# Delonghi Vintage Icona - can't stop the water



## rshd301 (Jan 2, 2016)

Hi,

I'm new here although I've had my Delonghi a few years. I'm not up with all the technical jargon so if you can assist, please go easy









I've been having a few issues lately with water coming through the filter as soon as the boiler starts heating up. So much so that by the time I have my milk frothed for a cappuccino, my cup is a quarter full of coffee.

I've taken apart what I can and cleaned it all. The machine's only used at weekends so not a lot of use in its 2 odd years. Our water is medium to soft.

Is there a valve somewhere that perhaps is stuck slightly open?

Thanks in advance.

Neil


----------



## h1udd (Sep 1, 2015)

Have you ever descaled it ??? Chances are if something isn't dead it's just stuck with scale ... I would firstly descale it a couple of times and see ... Then take apart and look for solenoids to clean or replace


----------



## rshd301 (Jan 2, 2016)

Brilliant. That seems to have sorted the problem. Thanks


----------



## h1udd (Sep 1, 2015)

Yay ... 42 years and I finally got something right, I am on a roll


----------



## MarkII (May 12, 2015)

I have a different problem on this machine. Drips of water came out from the frother while warm-up. What could probably the problem?


----------



## seeq (Jul 9, 2011)

MarkII said:


> I have a different problem on this machine. Drips of water came out from the frother while warm-up. What could probably the problem?

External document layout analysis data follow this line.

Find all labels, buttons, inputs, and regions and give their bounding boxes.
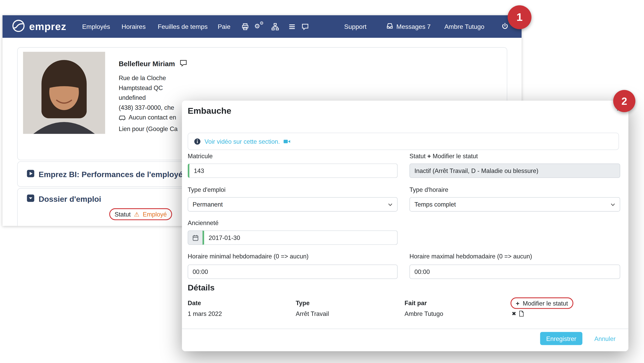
brand[interactable]: emprez bbox=[12, 15, 66, 38]
dossier-section-title: Dossier d'emploi bbox=[38, 194, 101, 204]
type-emploi-label: Type d'emploi bbox=[188, 186, 226, 194]
info-icon bbox=[194, 138, 201, 145]
save-button[interactable]: Enregistrer bbox=[540, 332, 582, 345]
messages-label: Messages 7 bbox=[396, 23, 431, 30]
plus-icon: + bbox=[427, 152, 431, 160]
type-emploi-select[interactable]: Permanent bbox=[188, 197, 398, 212]
type-horaire-value: Temps complet bbox=[414, 201, 456, 208]
brand-name: emprez bbox=[29, 20, 66, 32]
statut-label: Statut bbox=[114, 211, 130, 218]
bi-section-title: Emprez BI: Performances de l'employé bbox=[38, 170, 183, 179]
modifier-statut-link[interactable]: Modifier le statut bbox=[432, 152, 478, 160]
top-navbar: emprez Employés Horaires Feuilles de tem… bbox=[2, 15, 522, 38]
gears-icon[interactable]: ⚙⚙ bbox=[254, 15, 265, 38]
employee-name: Bellefleur Miriam bbox=[119, 60, 175, 68]
cancel-button[interactable]: Annuler bbox=[592, 332, 618, 345]
plus-icon: + bbox=[516, 300, 519, 306]
statut-annotation-ring: Statut ⚠ Employé bbox=[109, 208, 172, 220]
dossier-section-header[interactable]: Dossier d'emploi bbox=[27, 194, 101, 204]
warning-icon: ⚠ bbox=[134, 210, 140, 218]
statut-input bbox=[410, 164, 620, 178]
anciennete-group bbox=[188, 230, 398, 245]
nav-link-support[interactable]: Support bbox=[344, 15, 366, 38]
chat-icon[interactable] bbox=[302, 15, 309, 38]
nav-link-feuilles-de-temps[interactable]: Feuilles de temps bbox=[158, 15, 208, 38]
horaire-max-input[interactable] bbox=[410, 264, 620, 279]
employee-name-row: Bellefleur Miriam bbox=[119, 59, 187, 69]
horaire-max-label: Horaire maximal hebdomadaire (0 => aucun… bbox=[410, 253, 532, 260]
modal-title: Embauche bbox=[188, 106, 231, 116]
x-mark-icon[interactable]: ✖ bbox=[512, 310, 516, 317]
details-heading: Détails bbox=[188, 283, 215, 293]
nav-messages[interactable]: Messages 7 bbox=[386, 15, 430, 38]
inbox-icon bbox=[386, 22, 393, 31]
anciennete-label: Ancienneté bbox=[188, 219, 218, 227]
video-camera-icon[interactable] bbox=[284, 138, 290, 144]
employee-link-line: Lien pour (Google Ca bbox=[119, 125, 178, 132]
nav-link-employes[interactable]: Employés bbox=[82, 15, 110, 38]
employee-address-line: Rue de la Cloche bbox=[119, 74, 166, 81]
matricule-input[interactable] bbox=[188, 164, 398, 178]
details-col-type: Type bbox=[296, 300, 310, 306]
details-col-date: Date bbox=[188, 300, 201, 306]
nav-user-menu[interactable]: Ambre Tutugo bbox=[444, 15, 484, 38]
details-row-fait-par: Ambre Tutugo bbox=[404, 310, 443, 317]
list-icon[interactable] bbox=[288, 15, 296, 38]
video-info-box: Voir vidéo sur cette section. bbox=[188, 132, 619, 150]
employee-city-line: Hamptstead QC bbox=[119, 84, 163, 91]
type-horaire-select[interactable]: Temps complet bbox=[410, 197, 620, 212]
gear-big-glyph: ⚙ bbox=[254, 23, 260, 30]
chevron-down-icon bbox=[611, 203, 616, 207]
type-emploi-value: Permanent bbox=[192, 201, 223, 208]
employee-emergency-line: Aucun contact en bbox=[128, 114, 176, 121]
screenshot-stage: emprez Employés Horaires Feuilles de tem… bbox=[0, 0, 644, 363]
play-square-icon bbox=[27, 170, 34, 180]
type-horaire-label: Type d'horaire bbox=[410, 186, 448, 194]
calendar-icon[interactable] bbox=[188, 230, 203, 245]
document-icon[interactable] bbox=[518, 310, 524, 317]
employee-extra-line: undefined bbox=[119, 94, 146, 101]
vehicle-icon bbox=[119, 114, 126, 120]
matricule-label: Matricule bbox=[188, 152, 213, 160]
annotation-badge-1: 1 bbox=[508, 5, 532, 29]
details-row-actions: ✖ bbox=[512, 310, 524, 317]
employee-photo bbox=[23, 52, 105, 134]
sitemap-icon[interactable] bbox=[272, 15, 279, 38]
emprez-logo-icon bbox=[12, 19, 26, 34]
embauche-modal: Embauche × Voir vidéo sur cette section.… bbox=[182, 100, 628, 351]
modifier-statut-button-label: Modifier le statut bbox=[523, 300, 568, 306]
nav-link-paie[interactable]: Paie bbox=[218, 15, 230, 38]
video-link[interactable]: Voir vidéo sur cette section. bbox=[204, 138, 280, 145]
modifier-statut-button[interactable]: + Modifier le statut bbox=[510, 298, 573, 309]
printer-icon[interactable] bbox=[242, 15, 249, 38]
modal-footer-divider bbox=[182, 328, 628, 329]
statut-value: Employé bbox=[143, 211, 167, 218]
details-row-type: Arrêt Travail bbox=[296, 310, 329, 317]
employee-emergency-row: Aucun contact en bbox=[119, 114, 176, 121]
nav-link-horaires[interactable]: Horaires bbox=[122, 15, 146, 38]
caret-square-icon bbox=[27, 194, 34, 204]
chevron-down-icon bbox=[388, 203, 393, 207]
gear-small-glyph: ⚙ bbox=[260, 21, 264, 25]
statut-field-label: Statut bbox=[410, 152, 426, 160]
gears-icon-glyphs: ⚙⚙ bbox=[254, 22, 265, 32]
employee-phone-line: (438) 337-0000, che bbox=[119, 104, 174, 111]
statut-field-label-row: Statut + Modifier le statut bbox=[410, 152, 478, 160]
bi-section-header[interactable]: Emprez BI: Performances de l'employé bbox=[27, 162, 183, 187]
annotation-badge-2: 2 bbox=[613, 90, 636, 112]
horaire-min-input[interactable] bbox=[188, 264, 398, 279]
chat-bubble-icon[interactable] bbox=[180, 59, 187, 69]
details-row-date: 1 mars 2022 bbox=[188, 310, 222, 317]
details-col-fait-par: Fait par bbox=[404, 300, 427, 306]
horaire-min-label: Horaire minimal hebdomadaire (0 => aucun… bbox=[188, 253, 308, 260]
anciennete-input[interactable] bbox=[202, 230, 398, 245]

Leaky steam valve, or...... Scale (yes it clogs up the steam valve too). Again a good descale may fix it.


----------



## MarkII (May 12, 2015)

I did descale it last week but maybe not enough to get rid all of them. BTW, put a tablet into 1L tank water and run/drain the water should enough?


----------



## billybizarre (Feb 19, 2016)

Hi MarkII - did you ever fix the drip? Seems like I have the same problem with mine.


----------



## El carajillo (Mar 16, 2013)

Mix / dissolve the de-scaler, run machine until it starts to come through then turn off machine. Leave to soak as per instructions in manual or on de-scaler. Then drain and flush with fresh water several times.


----------